More significantly, Buckleys comparative analysis largely omits fascist and Communist
states. Most Communist governments were officially parliamentary, with only
a figurehead president. The true leader of the executive was usually the chairman
or general secretary of the ruling party, who could in principle (and sometimes, as Nikita Khrushchev found out, in reality) be removed by other party leaders at any
time. He was thus accountable to the party in some of the same ways as democratic
parliamentary leaders. The short-lived democratic Provisional Government that the
Bolsheviks overthrew in 1917 was also a parliamentary system. If Vladimir Putins
Russia counts as a failure of presidentialism (as Buckley argues it does), the much
greater horrors of Lenins and Stalins Russia may cut the other way.
Both Hitler and Mussolini rose to power as parliamentary executives, which
offices they managed to convert into absolute dictatorships. Hitler actually failed in
his efforts to win election to the Weimar Republics relatively weak presidency, but
managed to become chancellor through parliamentary deal making. His rise to absolute
power might not have occurred had Germany had a presidential regime.
If modern governments are ranked by the scale of mass murders and other human
rights abuses they have committed, most of the worst were Communist and fascist
governments that emerged from failing parliamentary regimes, were officially organized
as parliamentary systems themselves, or both. It is in many ways unfair to blame
parliamentarism for the horrors of communism and Nazism. After all, these regimes
rose to power in nations that were undemocratic to begin with or had only weakly
established democracies.
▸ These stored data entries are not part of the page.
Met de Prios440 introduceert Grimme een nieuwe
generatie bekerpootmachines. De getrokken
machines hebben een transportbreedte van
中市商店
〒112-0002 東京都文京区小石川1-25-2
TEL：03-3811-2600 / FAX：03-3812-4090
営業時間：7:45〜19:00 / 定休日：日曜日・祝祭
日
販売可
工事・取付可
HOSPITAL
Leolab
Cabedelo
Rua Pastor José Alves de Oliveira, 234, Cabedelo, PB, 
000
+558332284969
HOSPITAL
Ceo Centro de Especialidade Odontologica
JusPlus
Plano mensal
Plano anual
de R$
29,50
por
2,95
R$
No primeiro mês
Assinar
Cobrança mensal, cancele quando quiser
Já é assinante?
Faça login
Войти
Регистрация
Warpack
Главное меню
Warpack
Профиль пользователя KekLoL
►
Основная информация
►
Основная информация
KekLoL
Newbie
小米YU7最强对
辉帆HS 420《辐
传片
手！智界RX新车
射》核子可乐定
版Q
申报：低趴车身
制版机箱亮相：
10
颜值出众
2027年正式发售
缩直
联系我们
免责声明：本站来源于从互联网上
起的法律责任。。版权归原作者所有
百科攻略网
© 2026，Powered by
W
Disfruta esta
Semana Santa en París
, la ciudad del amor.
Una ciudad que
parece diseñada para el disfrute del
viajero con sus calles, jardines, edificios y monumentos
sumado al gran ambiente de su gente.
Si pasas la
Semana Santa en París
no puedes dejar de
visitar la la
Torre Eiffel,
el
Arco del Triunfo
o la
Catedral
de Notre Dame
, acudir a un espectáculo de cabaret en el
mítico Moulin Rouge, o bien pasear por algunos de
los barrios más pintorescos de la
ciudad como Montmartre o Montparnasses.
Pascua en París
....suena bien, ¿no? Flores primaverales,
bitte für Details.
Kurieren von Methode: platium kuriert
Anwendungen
But, if so, it is similarly unfair to blame presidentialism for the
evils of various Latin American and African despotisms where the dictator holds the
position of president rather than prime minister or party chairman.
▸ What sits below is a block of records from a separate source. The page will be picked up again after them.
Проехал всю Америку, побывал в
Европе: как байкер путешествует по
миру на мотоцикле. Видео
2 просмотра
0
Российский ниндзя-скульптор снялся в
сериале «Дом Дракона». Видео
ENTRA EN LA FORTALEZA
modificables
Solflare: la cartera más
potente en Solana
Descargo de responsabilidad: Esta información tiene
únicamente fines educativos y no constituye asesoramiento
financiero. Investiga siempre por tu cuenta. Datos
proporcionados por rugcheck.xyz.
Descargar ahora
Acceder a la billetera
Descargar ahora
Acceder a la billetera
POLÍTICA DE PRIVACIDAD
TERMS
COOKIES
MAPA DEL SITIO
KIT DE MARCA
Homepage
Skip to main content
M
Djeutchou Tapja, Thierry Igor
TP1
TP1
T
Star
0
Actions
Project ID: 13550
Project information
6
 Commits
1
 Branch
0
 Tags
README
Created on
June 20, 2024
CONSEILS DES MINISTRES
None of my analysis proves that presidential regimes are necessarily superior to
parliamentary ones. They certainly are not optimal for all nations at all times. There
are also important variations between different types of presidential regimes and
parliamentary regimes as well as between the two categories themselves. Buckley
suggests several possible reforms for paring back presidential power without switching
to a parliamentary system
The Once and Future King may be the best recent statement of the case for the superiority
of parliamentary government. But presidentialism has important advantages of its
own. The debate between advocates of these perennial alternatives will surely continue.